The first implementation of the CLB template has been laid out in the MIT Lincoln Laboratory subthreshold-optimized SOI process[3] and simulated using Cadence IC design tools. The CLB is  $65.6 \,\mu\text{m} \ge 23.4 \,\mu\text{m}$ . Some space within these dimensions is available for minor circuit modifications such as adding sleep transistors or additional buffering. To improve design reliability, the minimum transistor gate length used is 0.2 µm rather than the minimum allowed 0.15 µm. Wherever possible, minimum gate widths are used to take advantage of the subthresholdoptimized technology's 1:1 ratio between NMOS and PMOS drive strength and to minimize area so that the routing tracks connecting adjacent CLBs may be as short as possible. This tradeoff is preferable to improving raw CLB performance because delay through routing resources dominates in FPGAs.

The circuit is tested by first programming it with a desired 2-input logic function and then exercising the logic function exhaustively to measure propagation delay through each circuit path. Energy consumption is measured separately for programming, which is a one-time operation after power-up for most applications, and for logic function operation. In general, both of these averages will be dependent upon what function is programmed into the CLB. In the initial test case tried, that of the OR function driven with a testbench running at 1MHz, the energy consumed during programming was 364 fJ, and the energy consumed during exhaustive logic testing with a return to zero between each input combination was 89.5 fJ. This translates into an average programming power of 12.3 nW, and an average logic power of 5.4 nW for the 0.3V nominal supply voltage used in simulation.

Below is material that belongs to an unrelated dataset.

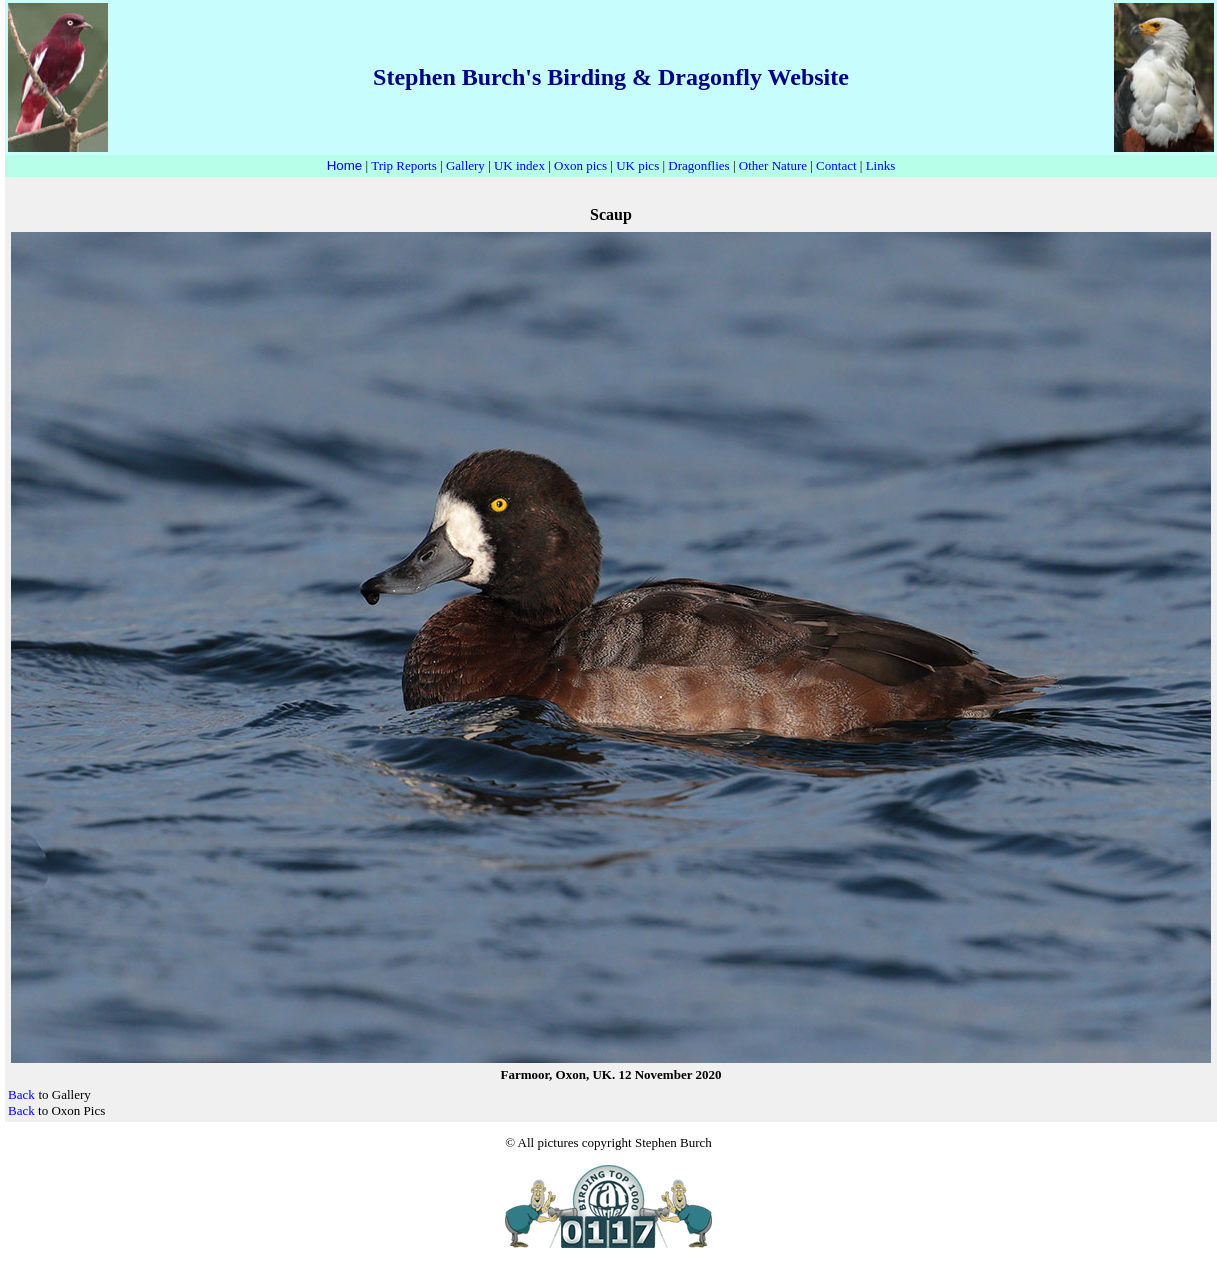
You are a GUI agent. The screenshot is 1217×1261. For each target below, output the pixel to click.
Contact (836, 165)
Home (345, 165)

# Prototype Tile Implementation and Verification

The first implementation of the tile template has been implemented using Cadence schematic capture tools. Functional verification has been performed on a 3x2 array of tiles by configuring the array as a serial adder. The serial adder is a convenient choice for verification because it requires logic blocks to be configured both with and without use of the D flip-flop, requires use of several different two-input functions, and is simple enough that the routing resources can be allocated by hand. Eight-bit serial addition has been successfully demonstrated for the 3x2 tile array.

#### **Future Work**

The prototype tile will be used as a reference design against which tiles containing alternate circuit implementations will be compared. These tile variations will be placed on a subthreshold-optimized CMOS test chip. Through successful fabrication of such FPGA test circuits, it will be possible to demonstrate both the potential energy benefits of subthreshold FPGAs for ultra low power applications, and the benefits of building such devices using subthreshold-optimized technology.

#### References

- B.H. Calhoun, J.F. Ryan, S. Khanna, M. Putic, and J. Lach, "Flexible Circuits and Architectures for Ultralow Power," *Proceedings of the IEEE*, vol. 98, 2010, pp. 267-282.
- [2] B. Paul, A. Raychowdhury, and K. Roy, "Device optimization for digital subthreshold logic operation," *Electron Devices, IEEE Transactions on*, vol. 52, 2005, pp. 237-247.
- [3] S. Vitale, P.W. Wyatt, N. Checka, J. Kedzierski, and C.L. Keast, "FDSOI Process Technology for Subthreshold-Operation Ultralow-Power Electronics," *Proceedings of the IEEE*, 2010, pp. 333-342.
- [4] S. Trimberger, *Field-programmable gate array technology*, Boston: Kluwer Academic Publishers, 1994.